Kepada perawat agar dapat memberikan asuhan keperawatan terutama saat mengkaji klien haruslah dengan kenyataan atau tanda dan gejala yang klien rasakan agar tidak salah dalam melakukan diagnosa dan rencana keperawatannya.

Daftar Pustaka
Gleadle, Jonathan. 2007.  Anamnesis dan Pemeriksaan Fisik. Jakarta : Erlangga.
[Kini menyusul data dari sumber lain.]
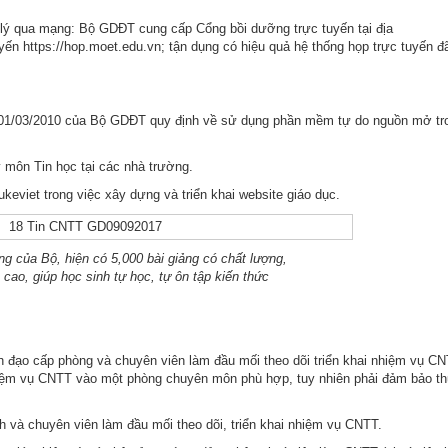
n lý qua mạng: Bộ GDĐT cung cấp Cổng bồi dưỡng trực tuyến tại địa
uyến https://hop.moet.edu.vn; tận dụng có hiệu quả hệ thống họp trực tuyến 
y 01/03/2010 của Bộ GDĐT quy định về sử dụng phần mềm tự do nguồn mở tr
môn Tin học tại các nhà trường.
viet trong việc xây dựng và triển khai website giáo dục.
ng của Bộ, hiện có 5,000 bài giảng có chất lượng,
cao, giúp học sinh tự học, tự ôn tập kiến thức
 đạo cấp phòng và chuyên viên làm đầu mối theo dõi triển khai nhiệm vụ CN
ệm vụ CNTT vào một phòng chuyên môn phù hợp, tuy nhiên phải đảm bảo th
 và chuyên viên làm đầu mối theo dõi, triển khai nhiệm vụ CNTT.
Guyton, Arthur C. 1990. Fisiologi Manusia dan Mekanisme Penyakit  Edisi 3. Jakarta : EGC.
Mitchell, Richard N. 2008. Buku Saku Dasar Patologis Penyakit Edisi 7. Jakarta : EGC.
Price, Sylvia Anderson. 2005. Patofisiologi : Konsep Klinis Proses-proses Penyakit. Jakarta : EGC.
Syaifuddin. 2009. Anatomi Tubuh Manusia untuk Mahasiswa Keperawatan. Jakarta : Salemba Medika.